(Requirement)
Wherever the word "every" appears in a line of the data, that line should be copied.

(Exercise input)
>>>

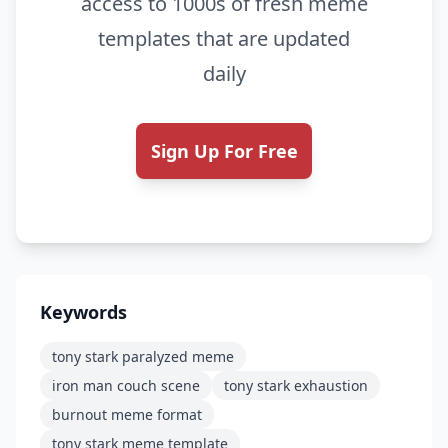
access to 1000s of fresh meme
templates that are updated
daily
Sign Up For Free
Keywords
tony stark paralyzed meme
iron man couch scene
tony stark exhaustion
burnout meme format
tony stark meme template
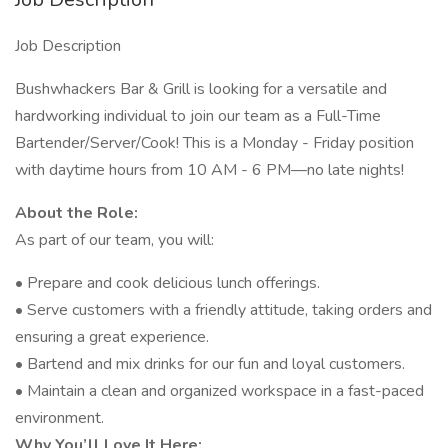
Job Description
Bushwhackers Bar & Grill is looking for a versatile and
hardworking individual to join our team as a Full-Time
Bartender/Server/Cook! This is a Monday - Friday position
with daytime hours from 10 AM - 6 PM—no late nights!
About the Role:
As part of our team, you will:
• Prepare and cook delicious lunch offerings.
• Serve customers with a friendly attitude, taking orders and
ensuring a great experience.
• Bartend and mix drinks for our fun and loyal customers.
• Maintain a clean and organized workspace in a fast-paced
environment.
Why You’ll Love It Here:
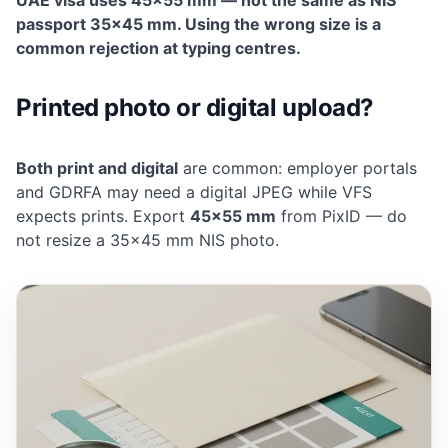
UAE visa uses 45×55 mm — not the same as NIS
passport 35×45 mm. Using the wrong size is a
common rejection at typing centres.
Printed photo or digital upload?
Both print and digital
are common: employer portals
and GDRFA may need a digital JPEG while VFS
expects prints. Export
45×55 mm
from PixID — do
not resize a 35×45 mm NIS photo.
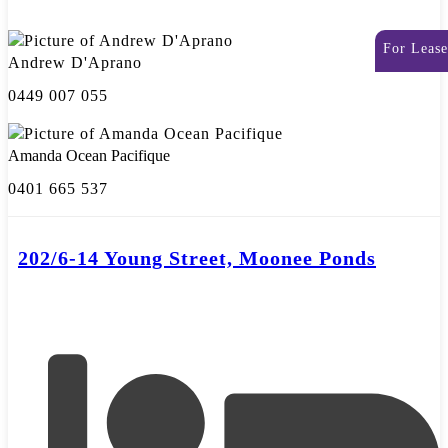
For Lease
Andrew D'Aprano
0449 007 055
Amanda Ocean Pacifique
0401 665 537
202/6-14 Young Street, Moonee Ponds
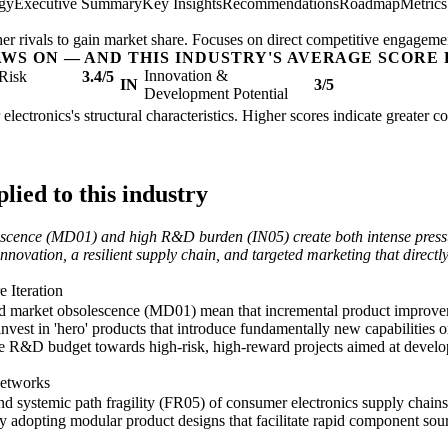
egy
Executive Summary
Key Insights
Recommendations
Roadmap
Metric
her rivals to gain market share. Focuses on direct competitive engageme
AWS ON — AND THIS INDUSTRY'S AVERAGE SCORE 
Innovation &
Risk
3.4/5
IN
3/5
Development Potential
electronics's structural characteristics. Higher scores indicate greater 
ied to this industry
lescence (MD01) and high R&D burden (IN05) create both intense press
 innovation, a resilient supply chain, and targeted marketing that direc
 Iteration
nd market obsolescence (MD01) mean that incremental product improvem
nvest in 'hero' products that introduce fundamentally new capabilities 
the R&D budget towards high-risk, high-reward projects aimed at develop
.
Networks
systemic path fragility (FR05) of consumer electronics supply chains c
 adopting modular product designs that facilitate rapid component sour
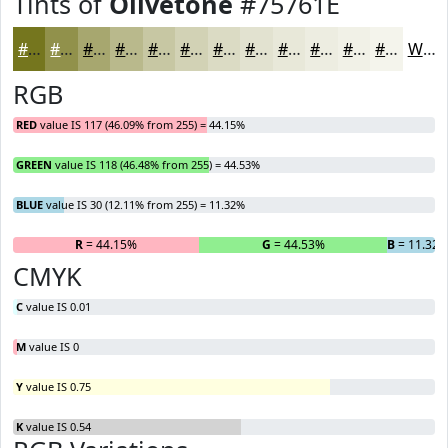
Tints of
Olivetone
#75761E
#75761E
#91914B
#A7A76F
#B9B98C
#C7C7A3
#D2D2B5
#DBDBC4
#E2E2D0
#E8E8D9
#EDEDE1
#F1F1E7
#F4F4EC
White
RGB
RED
value IS 117 (46.09% from 255) = 44.15%
GREEN
value IS 118 (46.48% from 255) = 44.53%
BLUE
value IS 30 (12.11% from 255) = 11.32%
R
= 44.15%
G
= 44.53%
B
= 11.32
CMYK
C
value IS 0.01
M
value IS 0
Y
value IS 0.75
K
value IS 0.54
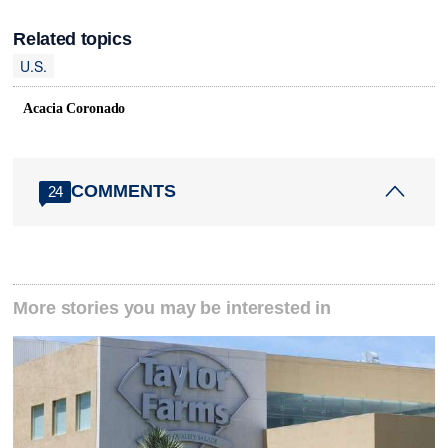
Related topics
U.S.
Acacia Coronado
COMMENTS
24
More stories you may be interested in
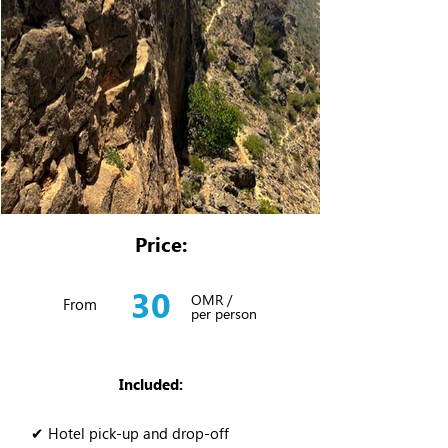
Price:
30
OMR /
From
per person
Included:
✔ Hotel pick-up and drop-off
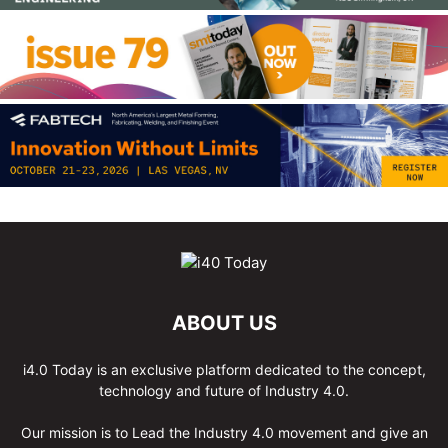
ABOUT US
i4.0 Today is an exclusive platform dedicated to the concept,
technology and future of Industry 4.0.
Our mission is to Lead the Industry 4.0 movement and give an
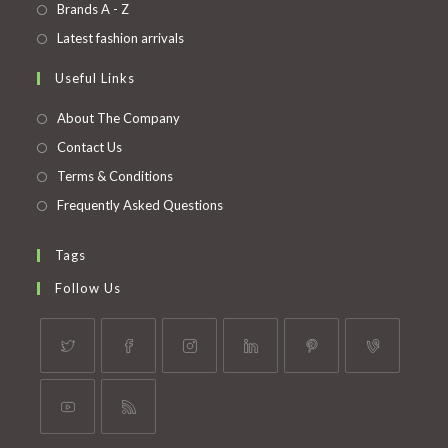
in
Opens
Brands A - Z
new
a
in
Opens
Latest fashion arrivals
tab
new
a
in
Useful Links
tab
new
a
tab
new
About The Company
tab
Contact Us
Terms & Conditions
Frequently Asked Questions
Tags
Follow Us
Opens
Opens
Opens
Opens
Opens
Opens
in
in
in
in
in
in
a
a
a
a
a
a
Opens
Opens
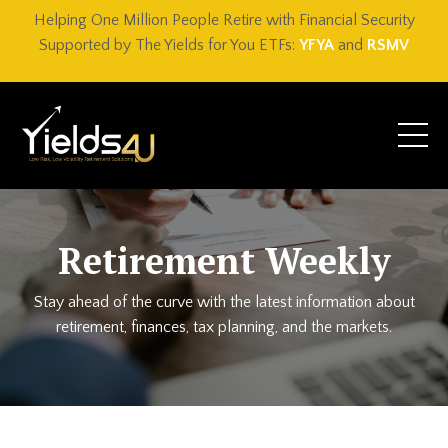
Helping One Million People Retire with Financial Security
Supported by The Yields for You ETFs:
YFYA
and
RSMV
Retirement Weekly
Stay ahead of the curve with the latest information about
retirement, finances, tax planning, and the markets.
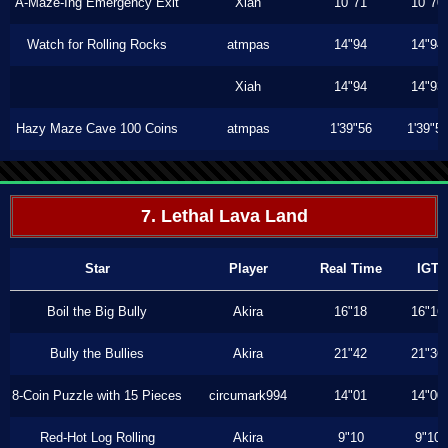
A-Maze-Ing Emergency Exit
Xiah
10"71
10"70
Watch for Rolling Rocks
atmpas
14"94
14"94
Xiah
14"94
14"93
Hazy Maze Cave 100 Coins
atmpas
1'39"56
1'39"5
7. Lethal Lava Land
Star
Player
Real Time
IGT
Boil the Big Bully
Akira
16"18
16"16
Bully the Bullies
Akira
21"42
21"36
8-Coin Puzzle with 15 Pieces
circumark994
14"01
14"00
Red-Hot Log Rolling
Akira
9"10
9"10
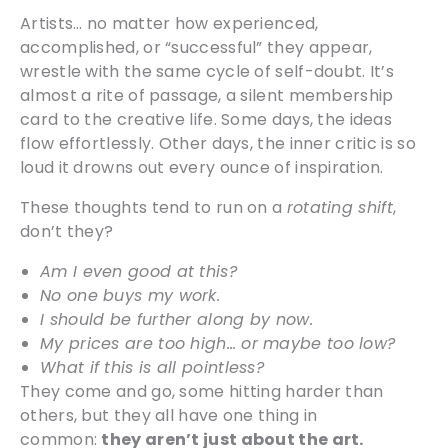
Artists… no matter how experienced,
accomplished, or “successful” they appear,
wrestle with the same cycle of self-doubt. It’s
almost a rite of passage, a silent membership
card to the creative life. Some days, the ideas
flow effortlessly. Other days, the inner critic is so
loud it drowns out every ounce of inspiration.
These thoughts tend to run on a
rotating shift
,
don’t they?
Am I even good at this?
No one buys my work.
I should be further along by now.
My prices are too high… or maybe too low?
What if this is all pointless?
They come and go, some hitting harder than
others, but they all have one thing in
common:
they aren’t just about the art.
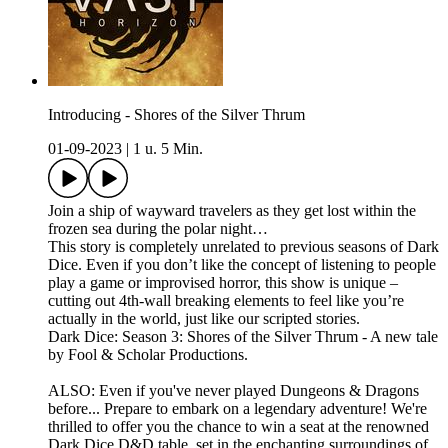
Introducing - Shores of the Silver Thrum
01-09-2023
|
1 u. 5 Min.
Join a ship of wayward travelers as they get lost within the
frozen sea during the polar night…
This story is completely unrelated to previous seasons of Dark
Dice. Even if you don’t like the concept of listening to people
play a game or improvised horror, this show is unique –
cutting out 4th-wall breaking elements to feel like you’re
actually in the world, just like our scripted stories.
Dark Dice: Season 3: Shores of the Silver Thrum - A new tale
by Fool & Scholar Productions.
ALSO: Even if you've never played Dungeons & Dragons
before... Prepare to embark on a legendary adventure! We're
thrilled to offer you the chance to win a seat at the renowned
Dark Dice D&D table, set in the enchanting surroundings of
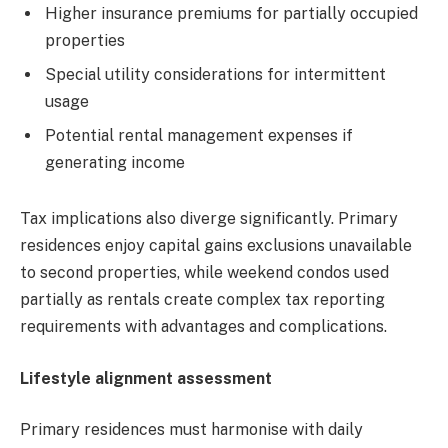
Higher insurance premiums for partially occupied
properties
Special utility considerations for intermittent
usage
Potential rental management expenses if
generating income
Tax implications also diverge significantly. Primary
residences enjoy capital gains exclusions unavailable
to second properties, while weekend condos used
partially as rentals create complex tax reporting
requirements with advantages and complications.
Lifestyle alignment assessment
Primary residences must harmonise with daily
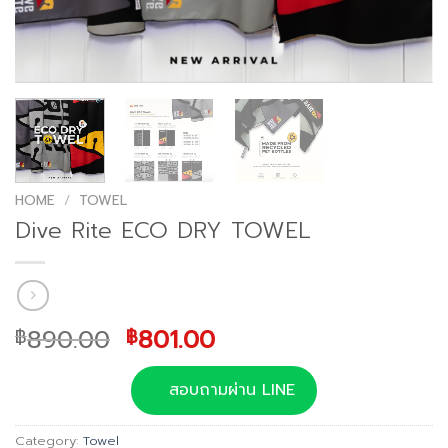
HOME
/
TOWEL
Dive Rite ECO DRY TOWEL
Original
Current
890.00
801.00
฿
฿
price
price
was:
is:
สอบถามผ่าน LINE
฿890.00.
฿801.00.
Category:
Towel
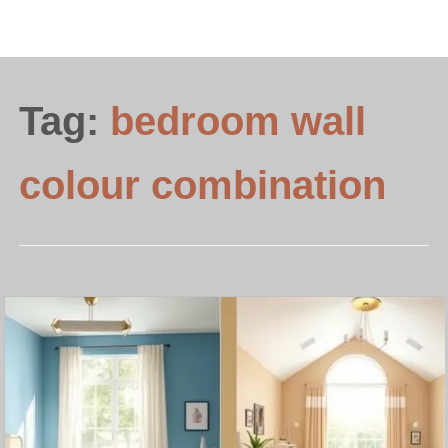
Tag:
bedroom wall
colour combination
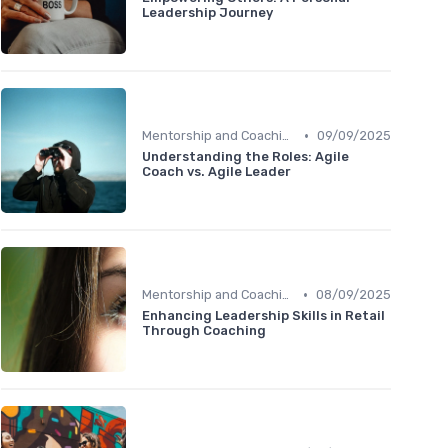
Leadership Journey
•
Mentorship and Coaching
09/09/2025
Understanding the Roles: Agile
Coach vs. Agile Leader
•
Mentorship and Coaching
08/09/2025
Enhancing Leadership Skills in Retail
Through Coaching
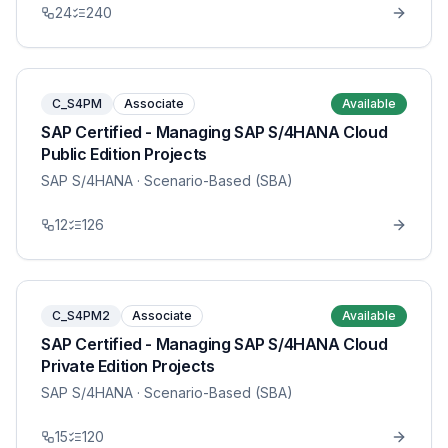
24
240
C_S4PM
Associate
Available
SAP Certified - Managing SAP S/4HANA Cloud
Public Edition Projects
SAP S/4HANA
· Scenario-Based (SBA)
12
126
C_S4PM2
Associate
Available
SAP Certified - Managing SAP S/4HANA Cloud
Private Edition Projects
SAP S/4HANA
· Scenario-Based (SBA)
15
120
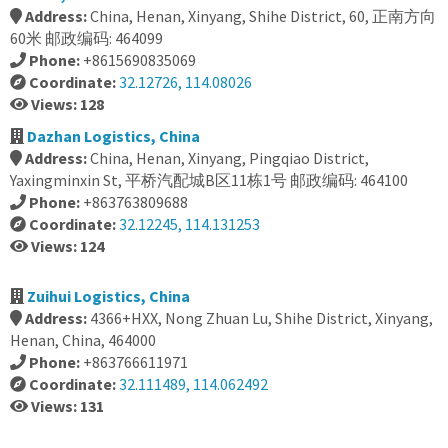
Address:
China, Henan, Xinyang, Shihe District, 60, 正南方向
60米 邮政编码: 464099
Phone:
+8615690835069
Coordinate:
32.12726, 114.08026
Views: 128
Dazhan Logistics, China
Address:
China, Henan, Xinyang, Pingqiao District,
Yaxingminxin St, 平桥汽配城B区11栋1号 邮政编码: 464100
Phone:
+863763809688
Coordinate:
32.12245, 114.131253
Views: 124
Zuihui Logistics, China
Address:
4366+HXX, Nong Zhuan Lu, Shihe District, Xinyang,
Henan, China, 464000
Phone:
+863766611971
Coordinate:
32.111489, 114.062492
Views: 131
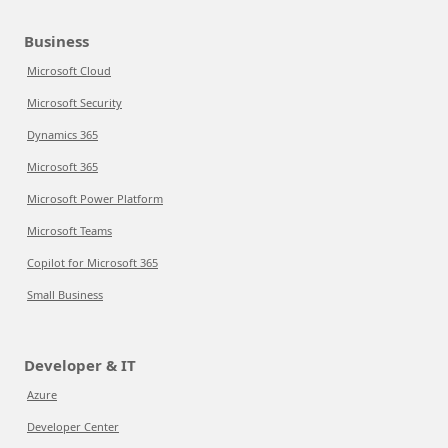
Business
Microsoft Cloud
Microsoft Security
Dynamics 365
Microsoft 365
Microsoft Power Platform
Microsoft Teams
Copilot for Microsoft 365
Small Business
Developer & IT
Azure
Developer Center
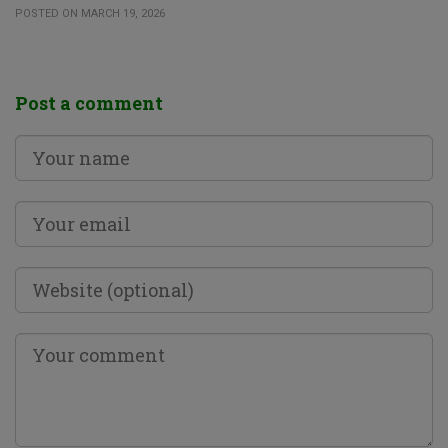
POSTED ON MARCH 19, 2026
Post a comment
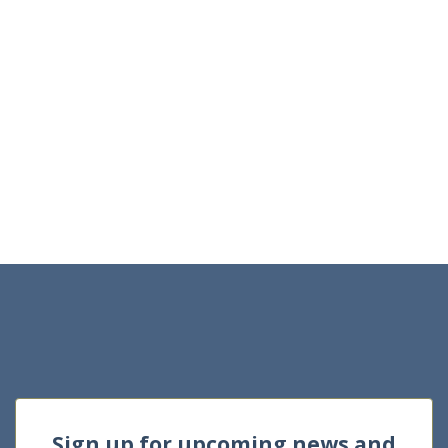
Sign up for upcoming news and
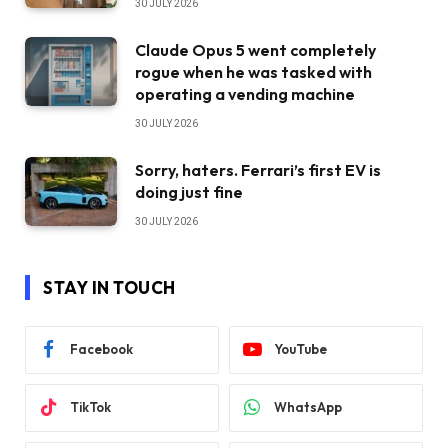
30 JULY 2026
Claude Opus 5 went completely
rogue when he was tasked with
operating a vending machine
30 JULY 2026
Sorry, haters. Ferrari’s first EV is
doing just fine
30 JULY 2026
STAY IN TOUCH
Facebook
YouTube
TikTok
WhatsApp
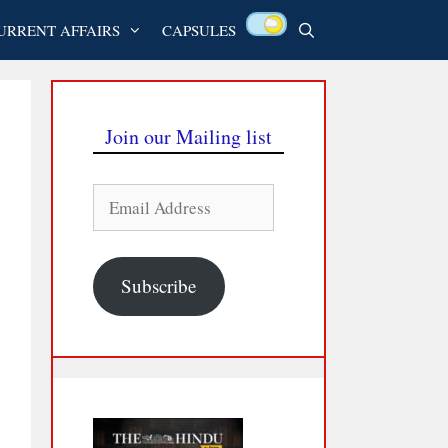
URRENT AFFAIRS
CAPSULES
Join our Mailing list
Email
Address
Subscribe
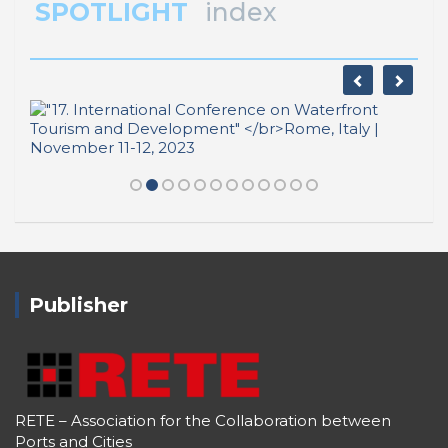
SPOTLIGHT
index
Publisher
RETE – Association for the Collaboration between
Ports and Cities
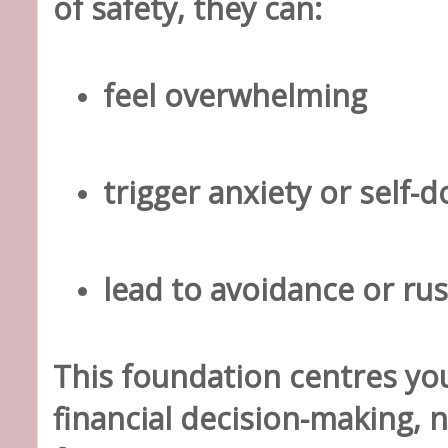
of safety, they can:
feel overwhelming
trigger anxiety or self-
lead to avoidance or ru
This foundation centres
you
financial decision-making
, 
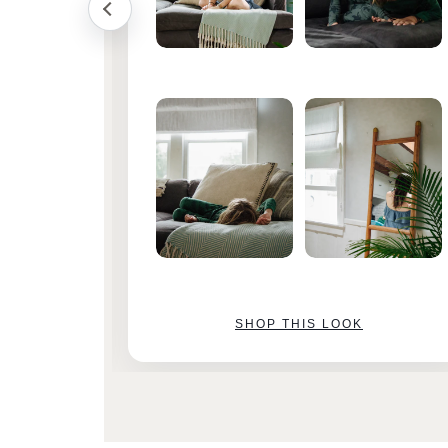
SHOP THIS LOOK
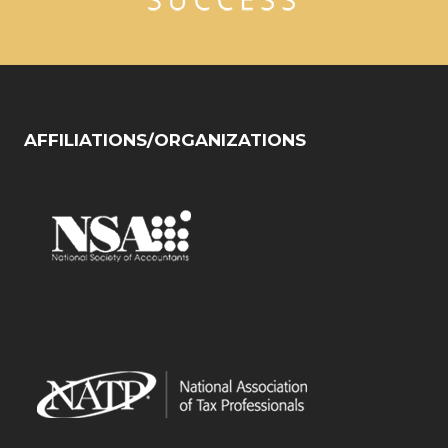
AFFILIATIONS/ORGANIZATIONS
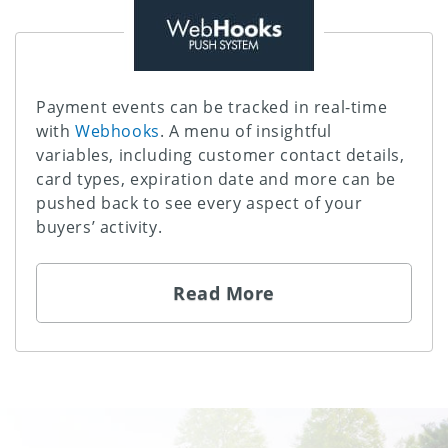
Payment events can be tracked in real-time
with
Webhooks
. A menu of insightful
variables, including customer contact details,
card types, expiration date and more can be
pushed back to see every aspect of your
buyers’ activity.
Read More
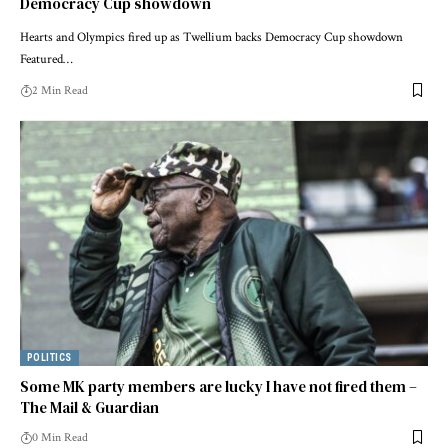
Democracy Cup showdown
Hearts and Olympics fired up as Twellium backs Democracy Cup showdown
Featured…
2 Min Read
POLITICS
Some MK party members are lucky I have not fired them –
The Mail & Guardian
0 Min Read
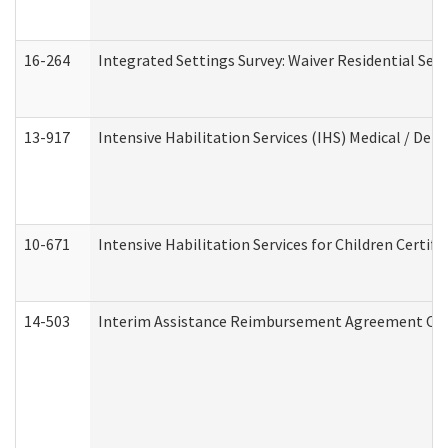
16-264
Integrated Settings Survey: Waiver Residential Set
13-917
Intensive Habilitation Services (IHS) Medical / Den
10-671
Intensive Habilitation Services for Children Certif
14-503
Interim Assistance Reimbursement Agreement Co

<<<

(Exercise answer)
loud it drowns out every ounce of inspiration.
pushed back to see every aspect of your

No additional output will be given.